Exercise brief: Search the data for "della". Return each matching line.

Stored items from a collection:
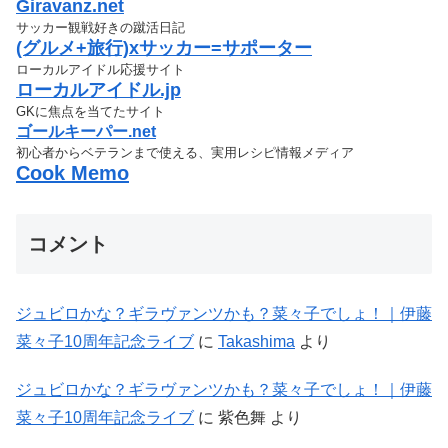
Giravanz.net
サッカー観戦好きの蹴活日記
(グルメ+旅行)xサッカー=サポーター
ローカルアイドル応援サイト
ローカルアイドル.jp
GKに焦点を当てたサイト
ゴールキーパー.net
初心者からベテランまで使える、実用レシピ情報メディア
Cook Memo
コメント
ジュビロかな？ギラヴァンツかも？菜々子でしょ！｜伊藤
菜々子10周年記念ライブ
に
Takashima
より
ジュビロかな？ギラヴァンツかも？菜々子でしょ！｜伊藤
菜々子10周年記念ライブ
に
紫色舞
より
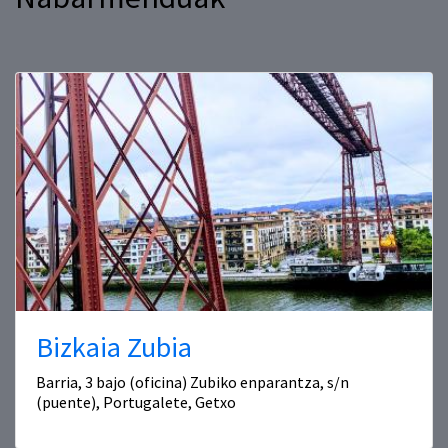
Bizkaia Zubia
Barria, 3 bajo (oficina) Zubiko enparantza, s/n
(puente), Portugalete, Getxo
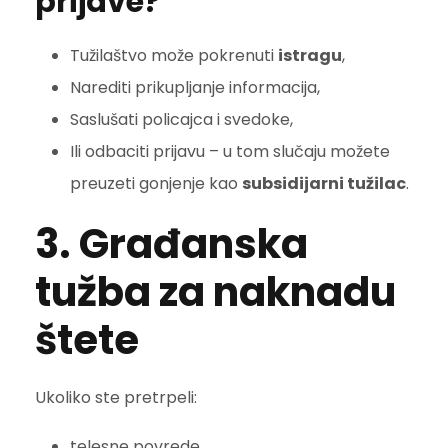
prijave?
Tužilaštvo može pokrenuti
istragu
,
Narediti prikupljanje informacija,
Saslušati policajca i svedoke,
Ili odbaciti prijavu – u tom slučaju možete
preuzeti gonjenje kao
subsidijarni tužilac
.
3. Građanska
tužba za naknadu
štete
Ukoliko ste pretrpeli:
telesne povrede,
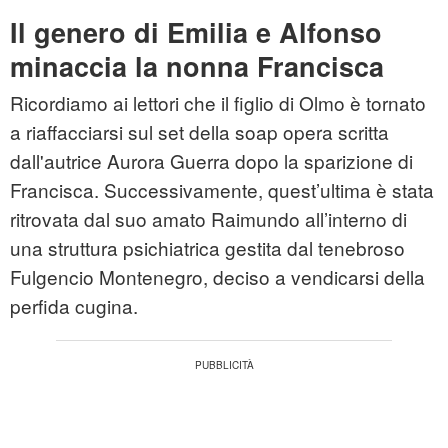
Il genero di Emilia e Alfonso
minaccia la nonna Francisca
Ricordiamo ai lettori che il figlio di Olmo è tornato
a riaffacciarsi sul set della soap opera scritta
dall'autrice Aurora Guerra dopo la sparizione di
Francisca. Successivamente, quest’ultima è stata
ritrovata dal suo amato Raimundo all’interno di
una struttura psichiatrica gestita dal tenebroso
Fulgencio Montenegro, deciso a vendicarsi della
perfida cugina.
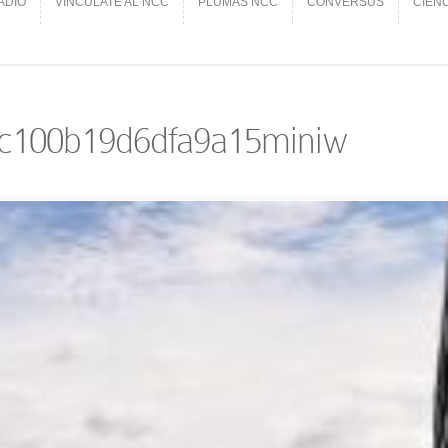
ADIO
VINCÚLATE AL NCC
PLUMAS NCC
CONVERSUS
CIEN
ADIO
VINCÚLATE AL NCC
PLUMAS NCC
CONVERSUS
CIEN
c100b19d6dfa9a15miniw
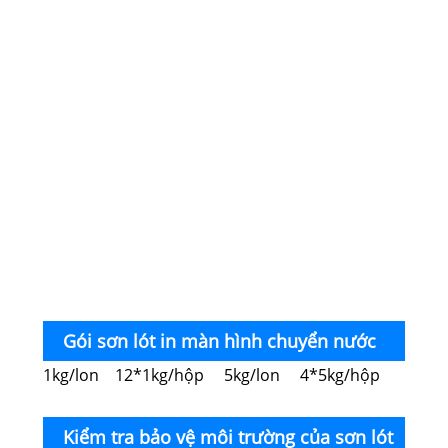
ABS,
PC, 
carb
kim 
Gói sơn lót in màn hình chuyển nước
1kg/lon 12*1kg/hộp 5kg/lon 4*5kg/hộp
UVLED
Kiểm tra bảo vệ môi trường của sơn lót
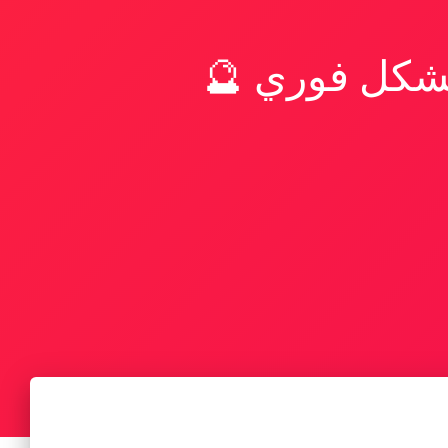
بشكل فوري 🔮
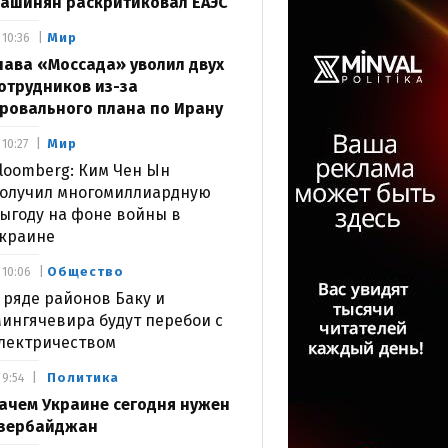
ашинян раскритиковал ЕАЭС
Мир
10:36
лава «Моссада» уволил двух
отрудников из-за
ровального плана по Ирану
Мир
10:27
loomberg: Ким Чен Ын
олучил многомиллиардную
ыгоду на фоне войны в
краине
Общество
10:06
 ряде районов Баку и
ингячевира будут перебои с
лектричеством
Политика
9:54
ачем Украине сегодня нужен
зербайджан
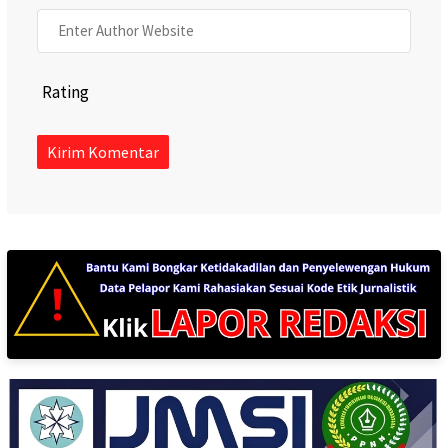
Rating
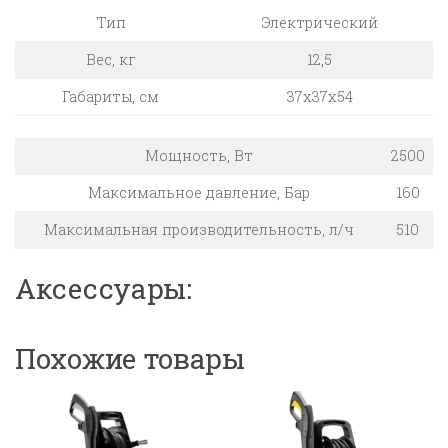
Тип
Электрический
Вес, кг
12,5
Габариты, см
37х37х54
Мощность, Вт
2500
Максимальное давление, Бар
160
Максимальная производительность, л/ч
510
Аксессуары:
Похожие товары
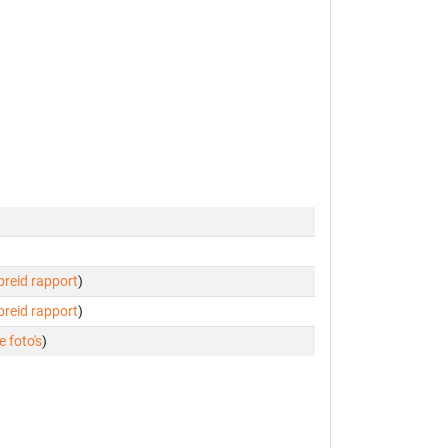
ebreid rapport
)
ebreid rapport
)
e foto's
)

Exercise result:
a riaffacciarsi sul set della soap opera scritta
Fulgencio Montenegro, deciso a vendicarsi della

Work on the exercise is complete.